A mutex that uses restartable sequences in Linux to attempt to lock access to a given cpu. This has the benefit that it has no atomics. The downside is that it only supports algorithms that do not need global mutual exclusion.
Note you cannot actually guarantee that you can lock this mutex. The lock may fail if it was taken by some sleeping or rescheduled thread, even though you are now running on that cpu. In general I expect the critical section to be short, so we optimistically assume you will not be rescheduled while inside the critical section, and thus generally the lock will succeed.
int rseq_mutex_static_init()
Attempts to init the library.

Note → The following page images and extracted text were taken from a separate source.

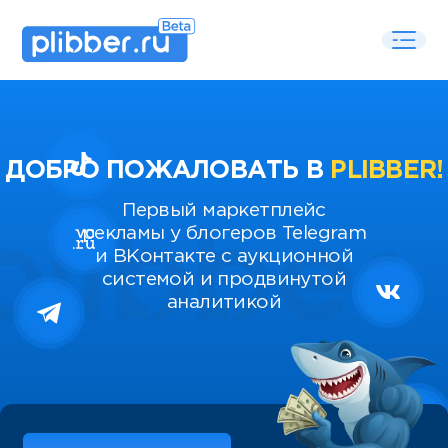
ДОБРО ПОЖАЛОВАТЬ В
PLIBBER!
Первый маркетплейс
рекламы у блогеров Telegram
и ВКонтакте с аукционной
системой и продвинутой
аналитикой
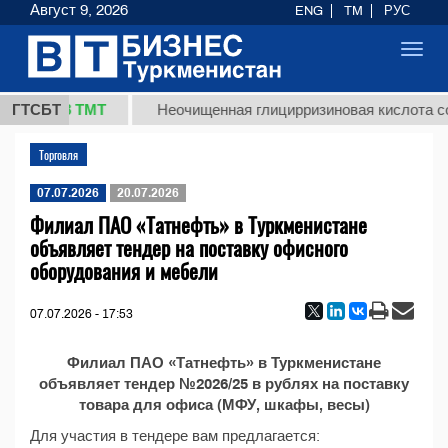
Август 9, 2026
ENG
TM
РУС
Toggl
navig
37,8 ТМТ
кг.)
ГТСБТ
Неочищенная глицирризиновая кислота со
Торговля
07.07.2026
20.07.2026
Филиал ПАО «Татнефть» в Туркменистане
объявляет тендер на поставку офисного
оборудования и мебели
07.07.2026 - 17:53
Филиал ПАО «Татнефть» в Туркменистане
объявляет тендер №2026/25 в рублях на поставку
товара для офиса (МФУ, шкафы, весы)
Для участия в тендере вам предлагается:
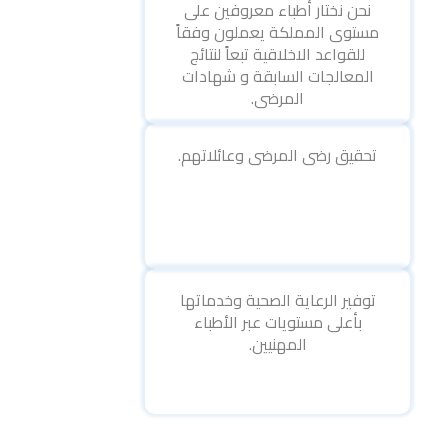
نحن نختار أطباء معروفين على
مستوى المملكة يعملون وفقاً
للقواعد الاخلاقية تبعاً لنتائج
المعالجات السابقة و شهادات
المرضى.
تحقيق رضى المرضى وعائلاتهم.
توفير الرعاية الصحية وخدماتها
بأعلى مستويات عبر الأطباء
المهنيين.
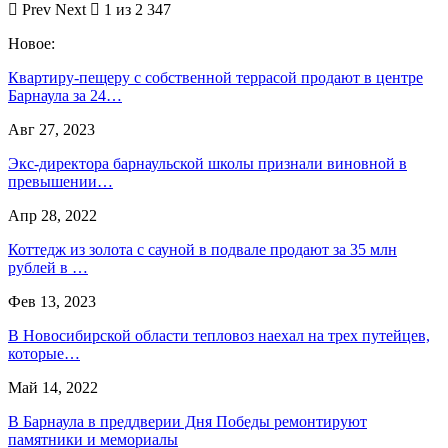
Prev
Next
1 из 2 347
Новое:
Квартиру-пещеру с собственной террасой продают в центре
Барнаула за 24…
Авг 27, 2023
Экс-директора барнаульской школы признали виновной в
превышении…
Апр 28, 2022
Коттедж из золота с сауной в подвале продают за 35 млн
рублей в …
Фев 13, 2023
В Новосибирской области тепловоз наехал на трех путейцев,
которые…
Май 14, 2022
В Барнаула в преддверии Дня Победы ремонтируют
памятники и мемориалы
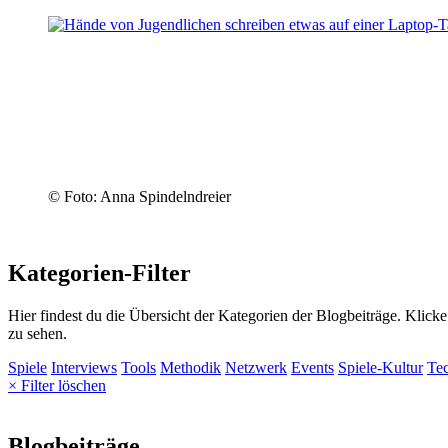
© Foto: Anna Spindelndreier
Kategorien-Filter
Hier findest du die Übersicht der Kategorien der Blogbeiträge. Klick
zu sehen.
Spiele
Interviews
Tools
Methodik
Netzwerk
Events
Spiele-Kultur
Te
× Filter löschen
Blogbeiträge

Return non-zero on fail. Will fail if running on too old a glibc or kernel.
Undefined behaviour for the rest of the API on failure.
int rseq_mutex_init(struct rseq_mutex** mutex);
struct rseq_mutex* rseq_mutex_create();
void rseq_mutex_free(struct rseq_mutex* mutex);
Create and free a mutex.
int rseq_mutex_try_lock(struct rseq_mutex* mutex)
Try and lock a mutex. Returns the cpu id that you have locked, which is the one the thread is scheduled on.
If returns < 0, then the lock was unsuccesful.
rseq_mutex_release(struct rseq_mutex* mutex, int cpu);
Release the lock.
A simple benchmark is to test the performance of incrementing shared counters. An example use case for this is performance metrics. For comparison I copied some algorithms used by Facebook's Folly library.
The other locks used are:
- Single shared atomic counter: expected to be slow
- A range of more clever shared atomics, where the cleverness is to spread them out over multiple cache lines.
The problem here is how to figure out what cpu you are on, to know which atomic to use. So a range is tried:
- GetCpu - use the getcpu system call
- GetCpuVdso - use the approach taken by Folly to use the VDSO version of GetCpu
- SchedGetCpu - use the sched_getcpu system call
- CachedGetCpu(*) - assume threads are scheduled on the same cpu and cache the cpu for a number (1000) of cycles
As can be seen this lock is pretty performant, and seems to be better than all for lower thread counts.
Charts were generated on Linux 6.5.8 on a i7-1360P.